Collect all lines below with the string "Themes".

Provided material section start

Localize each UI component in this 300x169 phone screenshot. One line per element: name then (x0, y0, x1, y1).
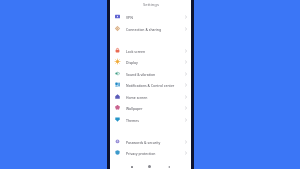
button[interactable]: Display (110, 56, 191, 67)
button[interactable]: Passwords & security (110, 136, 191, 147)
staticText: Settings (143, 2, 159, 8)
button[interactable]: Privacy protection (110, 147, 191, 158)
button[interactable]: Sound & vibration (110, 68, 191, 79)
button[interactable]: VPN (110, 11, 191, 22)
staticText: Passwords & security (126, 140, 161, 145)
staticText: Display (126, 60, 138, 65)
button[interactable]: Notifications & Control center (110, 79, 191, 90)
staticText: Lock screen (126, 49, 146, 54)
staticText: Notifications & Control center (126, 83, 175, 88)
button[interactable]: Connection & sharing (110, 23, 191, 34)
staticText: Connection & sharing (126, 27, 162, 32)
button[interactable]: Lock screen (110, 45, 191, 56)
staticText: Sound & vibration (126, 72, 156, 77)
button[interactable]: Home screen (110, 91, 191, 102)
staticText: Home screen (126, 95, 148, 100)
button[interactable]: Back (165, 163, 172, 169)
staticText: Wallpaper (126, 106, 143, 111)
staticText: Themes (126, 118, 139, 123)
button[interactable]: Recents (128, 163, 135, 169)
button[interactable]: Wallpaper (110, 102, 191, 113)
staticText: VPN (126, 15, 133, 20)
button[interactable]: Themes (110, 114, 191, 125)
button[interactable]: Home (146, 163, 153, 169)
staticText: Privacy protection (126, 151, 156, 156)
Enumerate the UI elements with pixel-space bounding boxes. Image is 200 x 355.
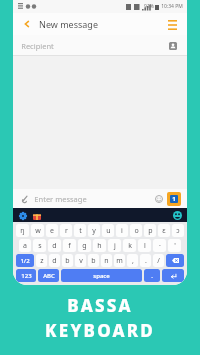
- staticText: b: [91, 256, 96, 266]
- staticText: KEYBOARD: [45, 319, 155, 342]
- button[interactable]: ': [168, 239, 181, 252]
- button[interactable]: k: [123, 239, 136, 252]
- button[interactable]: v: [75, 254, 86, 267]
- button[interactable]: /: [153, 254, 164, 267]
- button[interactable]: Emoji keyboard: [171, 209, 183, 221]
- staticText: s: [38, 241, 42, 251]
- staticText: space: [93, 272, 110, 280]
- staticText: r: [65, 226, 68, 236]
- staticText: e: [50, 226, 54, 236]
- button[interactable]: m: [114, 254, 125, 267]
- staticText: o: [134, 226, 139, 236]
- staticText: p: [148, 226, 153, 236]
- button[interactable]: Contacts: [167, 40, 179, 52]
- staticText: l: [144, 241, 146, 251]
- button[interactable]: r: [60, 224, 72, 237]
- button[interactable]: n: [101, 254, 112, 267]
- staticText: BASSA: [67, 294, 133, 317]
- staticText: ŋ: [20, 226, 25, 236]
- staticText: .: [145, 256, 147, 266]
- button[interactable]: ŋ: [16, 224, 29, 237]
- button[interactable]: 123: [16, 269, 36, 282]
- button[interactable]: d: [48, 239, 61, 252]
- button[interactable]: Send: [167, 192, 181, 206]
- button[interactable]: o: [130, 224, 142, 237]
- staticText: j: [114, 241, 116, 251]
- button[interactable]: .: [144, 269, 160, 282]
- button[interactable]: Settings: [17, 210, 28, 221]
- button[interactable]: Emoji: [152, 192, 165, 205]
- button[interactable]: Menu: [164, 16, 180, 32]
- button[interactable]: e: [46, 224, 58, 237]
- button[interactable]: ɔ: [172, 224, 184, 237]
- staticText: k: [128, 241, 132, 251]
- button[interactable]: space: [61, 269, 142, 282]
- button[interactable]: f: [63, 239, 76, 252]
- staticText: u: [106, 226, 111, 236]
- button[interactable]: j: [108, 239, 121, 252]
- staticText: 123: [21, 272, 32, 280]
- button[interactable]: b: [62, 254, 73, 267]
- button[interactable]: 1/2: [16, 254, 34, 267]
- staticText: z: [40, 256, 44, 266]
- staticText: g: [82, 241, 87, 251]
- button[interactable]: s: [33, 239, 46, 252]
- staticText: .: [151, 272, 153, 280]
- staticText: 10:34 PM: [161, 3, 183, 10]
- staticText: /: [157, 256, 160, 266]
- button[interactable]: ,: [127, 254, 138, 267]
- staticText: a: [23, 241, 27, 251]
- staticText: New message: [39, 18, 98, 30]
- staticText: w: [35, 226, 41, 236]
- button[interactable]: g: [78, 239, 91, 252]
- staticText: f: [68, 241, 71, 251]
- staticText: m: [116, 256, 123, 266]
- staticText: Recipient: [21, 41, 54, 51]
- button[interactable]: u: [102, 224, 114, 237]
- staticText: 1: [172, 195, 176, 203]
- button[interactable]: ɛ: [158, 224, 170, 237]
- staticText: ': [174, 241, 176, 251]
- staticText: ·: [159, 241, 161, 251]
- staticText: 1/2: [20, 257, 30, 265]
- button[interactable]: .: [140, 254, 151, 267]
- button[interactable]: z: [36, 254, 47, 267]
- staticText: y: [92, 226, 96, 236]
- button[interactable]: l: [138, 239, 151, 252]
- button[interactable]: ABC: [38, 269, 59, 282]
- button[interactable]: i: [116, 224, 128, 237]
- staticText: ɔ: [176, 226, 180, 236]
- staticText: h: [97, 241, 102, 251]
- button[interactable]: y: [88, 224, 100, 237]
- staticText: v: [79, 256, 83, 266]
- staticText: ,: [132, 256, 134, 266]
- button[interactable]: Enter: [162, 269, 184, 282]
- button[interactable]: t: [74, 224, 86, 237]
- button[interactable]: p: [144, 224, 156, 237]
- staticText: ɛ: [162, 226, 166, 236]
- button[interactable]: Themes: [31, 210, 42, 221]
- button[interactable]: a: [19, 239, 31, 252]
- button[interactable]: h: [93, 239, 106, 252]
- button[interactable]: Backspace: [166, 254, 184, 267]
- button[interactable]: Back: [20, 17, 34, 31]
- staticText: n: [104, 256, 109, 266]
- staticText: t: [79, 226, 82, 236]
- staticText: b: [65, 256, 70, 266]
- staticText: i: [121, 226, 123, 236]
- button[interactable]: Attach: [19, 193, 31, 205]
- staticText: Enter message: [34, 194, 87, 204]
- staticText: d: [52, 256, 57, 266]
- staticText: ABC: [43, 272, 55, 280]
- button[interactable]: d: [49, 254, 60, 267]
- button[interactable]: ·: [153, 239, 166, 252]
- staticText: 91%: [144, 3, 154, 10]
- button[interactable]: w: [31, 224, 44, 237]
- staticText: d: [52, 241, 57, 251]
- button[interactable]: b: [88, 254, 99, 267]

Provided material section end

* Your solution
staticText: Themes (126, 118, 139, 123)
button[interactable]: Themes (110, 114, 191, 125)
- button[interactable]: Themes: [31, 210, 42, 221]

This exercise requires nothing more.